═══ PROVIDED RECORDS ═══

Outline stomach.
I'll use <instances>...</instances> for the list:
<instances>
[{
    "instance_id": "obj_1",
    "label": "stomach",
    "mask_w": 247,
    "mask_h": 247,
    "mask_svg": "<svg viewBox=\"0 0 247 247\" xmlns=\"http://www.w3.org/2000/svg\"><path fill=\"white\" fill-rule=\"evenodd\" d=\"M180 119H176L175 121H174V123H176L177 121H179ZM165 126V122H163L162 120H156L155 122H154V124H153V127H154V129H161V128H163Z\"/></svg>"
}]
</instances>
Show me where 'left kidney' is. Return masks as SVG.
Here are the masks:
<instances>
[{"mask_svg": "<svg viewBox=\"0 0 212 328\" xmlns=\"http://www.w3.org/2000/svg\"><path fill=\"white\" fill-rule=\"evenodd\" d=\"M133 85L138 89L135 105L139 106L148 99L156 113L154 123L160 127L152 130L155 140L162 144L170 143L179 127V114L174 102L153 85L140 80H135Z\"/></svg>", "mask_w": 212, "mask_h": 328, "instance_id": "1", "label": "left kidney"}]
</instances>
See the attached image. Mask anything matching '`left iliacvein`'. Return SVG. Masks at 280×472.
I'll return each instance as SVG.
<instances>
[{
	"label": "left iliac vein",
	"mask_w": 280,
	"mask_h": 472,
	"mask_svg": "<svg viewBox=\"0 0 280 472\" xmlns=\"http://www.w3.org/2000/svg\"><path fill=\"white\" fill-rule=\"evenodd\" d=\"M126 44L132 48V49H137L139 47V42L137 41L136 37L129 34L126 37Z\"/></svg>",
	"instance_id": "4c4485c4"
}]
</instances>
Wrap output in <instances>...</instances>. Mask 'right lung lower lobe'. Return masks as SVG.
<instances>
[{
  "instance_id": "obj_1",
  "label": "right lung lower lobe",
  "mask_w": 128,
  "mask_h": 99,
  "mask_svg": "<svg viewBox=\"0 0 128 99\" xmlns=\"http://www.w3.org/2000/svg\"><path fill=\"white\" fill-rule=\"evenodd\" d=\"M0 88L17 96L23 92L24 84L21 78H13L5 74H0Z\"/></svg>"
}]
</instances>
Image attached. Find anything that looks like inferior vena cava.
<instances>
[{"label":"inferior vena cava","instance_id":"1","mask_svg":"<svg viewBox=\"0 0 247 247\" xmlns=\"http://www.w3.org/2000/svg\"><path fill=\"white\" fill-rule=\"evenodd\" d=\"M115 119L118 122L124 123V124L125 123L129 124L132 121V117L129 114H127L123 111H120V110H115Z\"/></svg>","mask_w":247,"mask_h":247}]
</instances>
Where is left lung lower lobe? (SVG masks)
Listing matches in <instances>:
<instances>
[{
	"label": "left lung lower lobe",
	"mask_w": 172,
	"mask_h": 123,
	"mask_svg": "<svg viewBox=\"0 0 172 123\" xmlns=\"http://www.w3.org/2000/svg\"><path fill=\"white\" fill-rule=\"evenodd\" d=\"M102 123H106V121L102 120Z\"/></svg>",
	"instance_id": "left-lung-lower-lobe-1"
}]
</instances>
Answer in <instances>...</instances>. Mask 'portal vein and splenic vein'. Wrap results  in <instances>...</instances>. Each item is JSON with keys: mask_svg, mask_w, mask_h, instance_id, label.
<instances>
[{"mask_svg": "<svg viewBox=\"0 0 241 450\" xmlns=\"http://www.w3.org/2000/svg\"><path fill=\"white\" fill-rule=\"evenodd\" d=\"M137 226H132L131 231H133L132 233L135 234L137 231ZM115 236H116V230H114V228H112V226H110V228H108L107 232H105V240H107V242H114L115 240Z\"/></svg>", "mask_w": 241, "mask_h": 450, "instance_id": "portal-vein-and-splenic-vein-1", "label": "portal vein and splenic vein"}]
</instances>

═══

WHAT TO DO: Reproduce only those lines of the entries above that run from the line with "Answer in <instances>...</instances>." to the final line.

COMPLETED TASK:
Answer in <instances>...</instances>. Mask 'portal vein and splenic vein'. Wrap results  in <instances>...</instances>. Each item is JSON with keys: mask_svg, mask_w, mask_h, instance_id, label.
<instances>
[{"mask_svg": "<svg viewBox=\"0 0 241 450\" xmlns=\"http://www.w3.org/2000/svg\"><path fill=\"white\" fill-rule=\"evenodd\" d=\"M137 226H132L131 231H133L132 233L135 234L137 231ZM115 236H116V230H114V228H112V226H110V228H108L107 232H105V240H107V242H114L115 240Z\"/></svg>", "mask_w": 241, "mask_h": 450, "instance_id": "portal-vein-and-splenic-vein-1", "label": "portal vein and splenic vein"}]
</instances>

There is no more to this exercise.